===== DATA SECTION

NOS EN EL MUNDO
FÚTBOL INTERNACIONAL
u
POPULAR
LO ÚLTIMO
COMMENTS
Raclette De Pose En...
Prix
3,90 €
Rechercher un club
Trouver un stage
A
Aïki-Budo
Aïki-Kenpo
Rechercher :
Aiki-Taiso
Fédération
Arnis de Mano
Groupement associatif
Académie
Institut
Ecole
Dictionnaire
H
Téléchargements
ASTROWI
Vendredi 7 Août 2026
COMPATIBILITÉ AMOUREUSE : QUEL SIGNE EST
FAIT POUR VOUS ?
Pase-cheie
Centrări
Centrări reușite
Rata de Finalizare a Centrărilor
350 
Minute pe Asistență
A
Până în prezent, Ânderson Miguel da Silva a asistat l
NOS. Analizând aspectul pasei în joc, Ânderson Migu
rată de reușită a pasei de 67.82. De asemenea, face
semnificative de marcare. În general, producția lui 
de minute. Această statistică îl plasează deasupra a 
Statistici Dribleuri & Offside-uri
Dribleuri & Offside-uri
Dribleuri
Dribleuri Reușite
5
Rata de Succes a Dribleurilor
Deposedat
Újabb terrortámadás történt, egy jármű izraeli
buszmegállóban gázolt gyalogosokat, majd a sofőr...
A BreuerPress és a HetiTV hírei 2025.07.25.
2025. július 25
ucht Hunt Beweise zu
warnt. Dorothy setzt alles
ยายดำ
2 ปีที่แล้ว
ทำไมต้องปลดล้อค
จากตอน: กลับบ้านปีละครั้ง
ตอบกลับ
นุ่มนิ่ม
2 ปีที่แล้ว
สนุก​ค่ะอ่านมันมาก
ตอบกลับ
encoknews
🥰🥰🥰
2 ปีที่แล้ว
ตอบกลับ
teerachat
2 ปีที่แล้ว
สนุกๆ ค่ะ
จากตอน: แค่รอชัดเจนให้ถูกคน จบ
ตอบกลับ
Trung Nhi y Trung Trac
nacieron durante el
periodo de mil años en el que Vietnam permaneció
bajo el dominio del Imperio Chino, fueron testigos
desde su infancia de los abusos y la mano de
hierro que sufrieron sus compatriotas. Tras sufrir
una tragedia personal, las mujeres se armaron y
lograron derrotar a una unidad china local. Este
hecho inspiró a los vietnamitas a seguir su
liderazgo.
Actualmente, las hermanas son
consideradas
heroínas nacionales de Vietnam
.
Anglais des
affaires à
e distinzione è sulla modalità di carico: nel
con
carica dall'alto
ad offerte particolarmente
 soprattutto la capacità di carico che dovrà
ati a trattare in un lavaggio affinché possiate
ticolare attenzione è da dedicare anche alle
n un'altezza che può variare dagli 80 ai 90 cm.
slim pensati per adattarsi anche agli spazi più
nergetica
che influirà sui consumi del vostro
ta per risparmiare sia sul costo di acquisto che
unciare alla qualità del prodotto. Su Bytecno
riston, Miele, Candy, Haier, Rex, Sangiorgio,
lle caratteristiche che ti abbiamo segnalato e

==========

TASK GOAL: Each line in which the string "carico" is found must be copied from the data.

YOUR RESPONSE:
e distinzione è sulla modalità di carico: nel
 soprattutto la capacità di carico che dovrà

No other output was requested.